Published:Thursday | December 13, 2012 | 12:00 AM

Teachers funded by state to study Spanish to teach in primary schools struggle to find jobs

Nadisha Hunter, Staff Reporter

MORE THAN 150 teachers who were trained to teach Spanish in primary schools are struggling to find employment as the Ministry of Education had failed to deliver on its promise to offer the subject at that level.

The training of the teachers to teach Spanish was funded through scholarships offered by the Ministry of Education.

The teachers were trained on the basis that they would serve for three years on bond in the public system, but five years after the scholarship started, the subject is yet to be included in the curriculum.

Of the 231 persons trained under the programme, only 76 of them have secured employment. But these persons are not specialising in Spanish.

"That, for me, is another misuse of funds," president of the Jamaica Teachers' Association (JTA), Clayton Hall, told The Gleaner. "Where we are located geographically, we are surrounded by millions of Spanish speakers and we continue to be in a monolinguistical frame of mind."

"We must now expose our children to a foreign language and it must be mandatory," Hall said.


The JTA president said his association would continue to lobby for the inclusion of Spanish as a curriculum item for primary schools.

"The situation highlights two significant problems. The first one is that we have trained these teachers, and after training them, we have not put policy in place to make use of the investment that we have put in the human capital," he said.

"Second, we have not facilitated the exposure of our children at the primary level to a second language and this must be addressed," he added.

Education Minister Ronald Thwaites told The Gleaner that the ministry is working to place the teachers in different programmes.

"Unfortunately, no positions were created in the primary schools to accommodate these teachers since that time. However, the ministry has been trying to place these teachers as vacancies become available," Thwaites said.

He added: "Over 50 of these teachers are employed in schools at the primary level but not in designated Spanish positions. They would, however, be able to utilise the training and infuse this in their general lessons."

He further stated that six of these teachers have been placed in designated Spanish positions since September and 20 have been placed in volunteer Jamaica Emergency Employment Programme projects since October.
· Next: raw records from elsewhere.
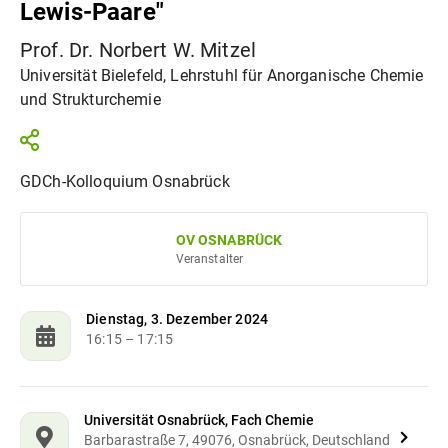
Lewis-Paare"
Prof. Dr. Norbert W. Mitzel
Universität Bielefeld, Lehrstuhl für Anorganische Chemie
und Strukturchemie
GDCh-Kolloquium Osnabrück
OV OSNABRÜCK
Veranstalter
Dienstag, 3. Dezember 2024
16:15
– 17:15
Universität Osnabrück, Fach Chemie
Barbarastraße 7, 49076, Osnabrück, Deutschland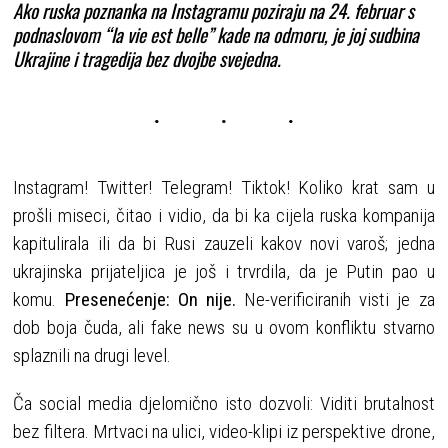
Ako ruska poznanka na Instagramu poziraju na 24. februar s
podnaslovom “la vie est belle” kade na odmoru, je joj sudbina
Ukrajine i tragedija bez dvojbe svejedna.
Instagram! Twitter! Telegram! Tiktok! Koliko krat sam u
prošli miseci, čitao i vidio, da bi ka cijela ruska kompanija
kapitulirala ili da bi Rusi zauzeli kakov novi varoš; jedna
ukrajinska prijateljica je još i trvrdila, da je Putin pao u
komu.
Presenećenje: On nije.
Ne-verificiranih visti je za
dob boja čuda, ali fake news su u ovom konfliktu stvarno
splaznili na drugi level.
Ča social media djelomično isto dozvoli: Viditi brutalnost
bez filtera. Mrtvaci na ulici, video-klipi iz perspektive drone,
Thwaites said efforts to find suitable positions for the others would continue, but he was unable to give a timeline for their employment.

Thwaites did not say why the Spanish programme was not implemented at the primary-school level.

Andrew Holness, under whose watch as education minister the programme started, said he is disappointed it appears to have hit a wall.

"Jamaica's economic future lies in broadening its trade orders with Latin America and that requires that we have an adequate supply of persons who are articulate in Spanish, if not minimally conversant," he said.

"Trade is built on top of cultural and social links as well as economic interest. To promote cultural and social link, we must be able, as a nation, to surmount the language barrier," Holness said.